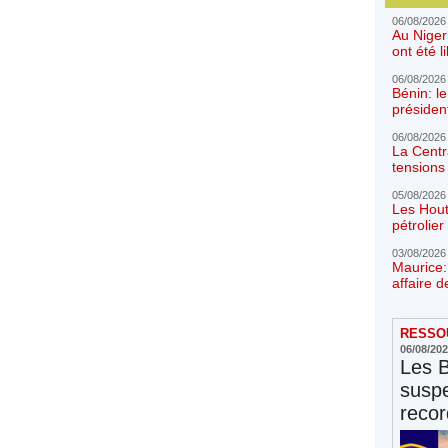
06/08/2026
Au Niger
ont été l
06/08/2026
Bénin: l
présiden
06/08/2026
La Centr
tensions 
05/08/2026
Les Hout
pétrolie
03/08/2026
Maurice:
affaire d
RESSOU
06/08/20
Les 
susp
reco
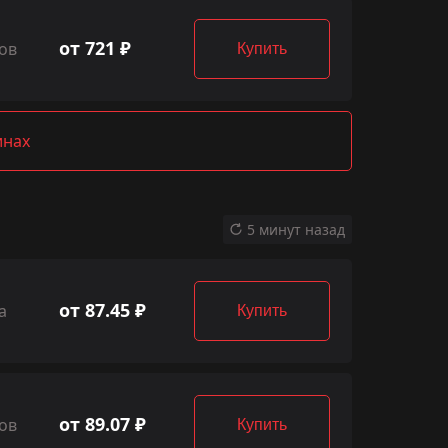
от 721 ₽
ов
Купить
инах
5 минут назад
от 87.45 ₽
а
Купить
от 89.07 ₽
ов
Купить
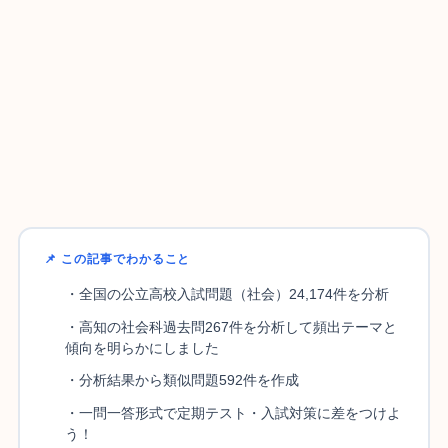
📌 この記事でわかること
・全国の公立高校入試問題（社会）24,174件を分析
・高知の社会科過去問267件を分析して頻出テーマと
傾向を明らかにしました
・分析結果から類似問題592件を作成
・一問一答形式で定期テスト・入試対策に差をつけよ
う！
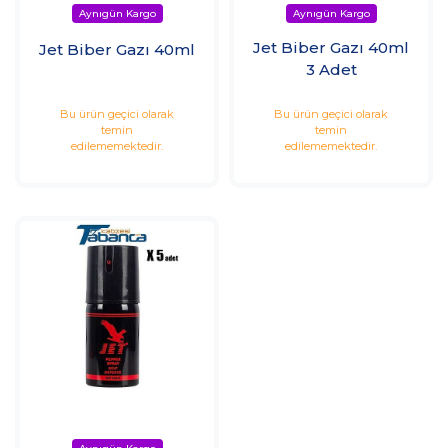
Jet Biber Gazı 40ml
Jet Biber Gazı 40ml
3 Adet
Bu ürün geçici olarak
Bu ürün geçici olarak
temin
temin
edilememektedir.
edilememektedir.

******

- _What is being asked_: Your response must reproduce every line of the data exactly, with images omitted.

- _Answer to the exercise_:
06/08/2026
Au Niger
ont été l
06/08/2026
Bénin: l
présiden
06/08/2026
La Centr
tensions 
05/08/2026
Les Hout
pétrolie
03/08/2026
Maurice:
affaire d
RESSOU
06/08/20
Les 
susp
reco
от 721 ₽
ов
Купить
инах
5 минут назад
от 87.45 ₽
а
Купить
от 89.07 ₽
ов
Купить
📌 この記事でわかること
・全国の公立高校入試問題（社会）24,174件を分析
・高知の社会科過去問267件を分析して頻出テーマと
傾向を明らかにしました
・分析結果から類似問題592件を作成
・一問一答形式で定期テスト・入試対策に差をつけよ
う！
Jet Biber Gazı 40ml
Jet Biber Gazı 40ml
3 Adet
Bu ürün geçici olarak
Bu ürün geçici olarak
temin
temin
edilememektedir.
edilememektedir.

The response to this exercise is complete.